▶ [What is needed]
Exactly transcribe the span of lines from the one containing "Are you a homeowner" through the final line of the entries, inclusive, and nothing outside it. Exclude the pictures.

▶ [Data for analysis]

□ □ □

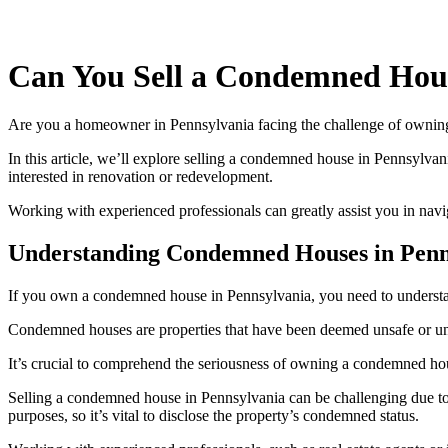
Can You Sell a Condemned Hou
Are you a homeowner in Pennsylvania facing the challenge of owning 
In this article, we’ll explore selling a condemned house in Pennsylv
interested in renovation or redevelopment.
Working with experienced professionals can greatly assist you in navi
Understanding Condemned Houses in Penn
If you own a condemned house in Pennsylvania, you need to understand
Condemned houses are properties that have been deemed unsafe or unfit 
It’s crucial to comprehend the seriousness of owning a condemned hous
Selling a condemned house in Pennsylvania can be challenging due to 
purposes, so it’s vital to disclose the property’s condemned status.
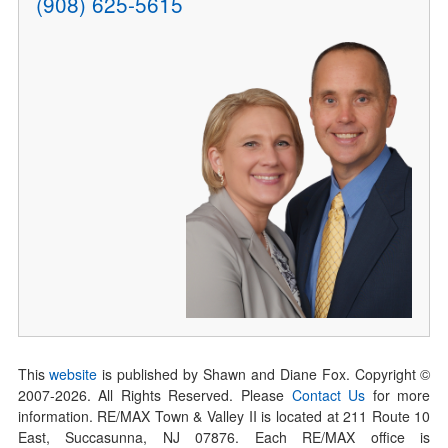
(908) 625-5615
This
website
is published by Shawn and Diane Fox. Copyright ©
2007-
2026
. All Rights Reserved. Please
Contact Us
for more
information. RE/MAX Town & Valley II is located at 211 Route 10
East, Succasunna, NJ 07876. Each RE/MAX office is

□ □ □

▶ [Task output]
Are you a homeowner in Pennsylvania facing the challenge of owning 
In this article, we’ll explore selling a condemned house in Pennsylv
interested in renovation or redevelopment.
Working with experienced professionals can greatly assist you in navi
Understanding Condemned Houses in Penn
If you own a condemned house in Pennsylvania, you need to understand
Condemned houses are properties that have been deemed unsafe or unfit 
It’s crucial to comprehend the seriousness of owning a condemned hous
Selling a condemned house in Pennsylvania can be challenging due to 
purposes, so it’s vital to disclose the property’s condemned status.
(908) 625-5615
This
website
is published by Shawn and Diane Fox. Copyright ©
2007-
2026
. All Rights Reserved. Please
Contact Us
for more
information. RE/MAX Town & Valley II is located at 211 Route 10
East, Succasunna, NJ 07876. Each RE/MAX office is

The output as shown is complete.